What to do: Within the entries below, find every line that has the string "ihnen", then copy it.

Transcribed page contents:
+++
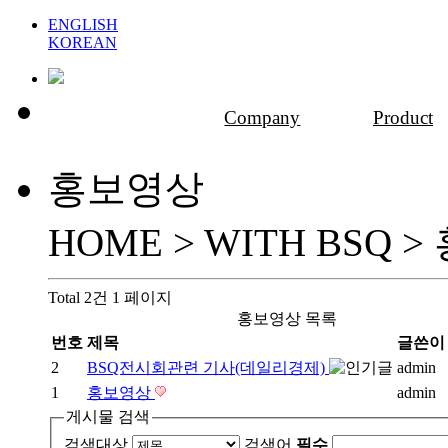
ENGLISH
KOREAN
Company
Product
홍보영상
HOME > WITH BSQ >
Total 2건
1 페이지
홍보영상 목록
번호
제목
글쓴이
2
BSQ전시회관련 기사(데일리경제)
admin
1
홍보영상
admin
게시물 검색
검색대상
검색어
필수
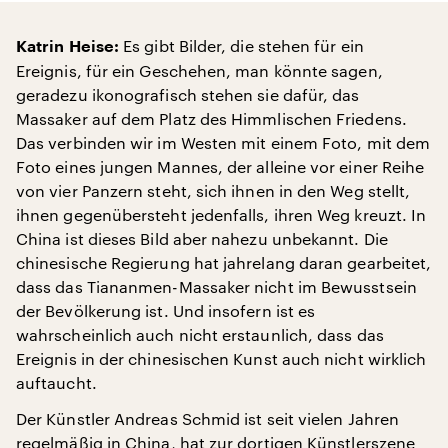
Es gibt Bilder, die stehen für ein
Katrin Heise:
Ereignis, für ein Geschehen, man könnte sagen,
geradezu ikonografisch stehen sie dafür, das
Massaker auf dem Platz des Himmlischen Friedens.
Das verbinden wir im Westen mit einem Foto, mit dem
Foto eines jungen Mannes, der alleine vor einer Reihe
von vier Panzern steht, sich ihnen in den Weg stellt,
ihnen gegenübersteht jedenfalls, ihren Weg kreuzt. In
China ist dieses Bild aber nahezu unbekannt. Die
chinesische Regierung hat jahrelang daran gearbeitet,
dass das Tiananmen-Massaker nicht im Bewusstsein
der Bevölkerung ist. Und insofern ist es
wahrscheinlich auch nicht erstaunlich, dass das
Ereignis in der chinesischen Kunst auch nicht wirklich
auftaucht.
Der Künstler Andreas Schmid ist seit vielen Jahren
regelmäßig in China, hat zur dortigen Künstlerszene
+++
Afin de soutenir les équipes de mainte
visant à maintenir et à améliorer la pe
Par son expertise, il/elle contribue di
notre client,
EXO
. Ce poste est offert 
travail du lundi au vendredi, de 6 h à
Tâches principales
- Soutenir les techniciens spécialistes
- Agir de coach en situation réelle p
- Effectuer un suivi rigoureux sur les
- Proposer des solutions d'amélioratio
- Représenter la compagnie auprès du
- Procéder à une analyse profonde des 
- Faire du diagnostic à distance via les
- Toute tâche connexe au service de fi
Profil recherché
+++
Your solution:
von vier Panzern steht, sich ihnen in den Weg stellt,
ihnen gegenübersteht jedenfalls, ihren Weg kreuzt. In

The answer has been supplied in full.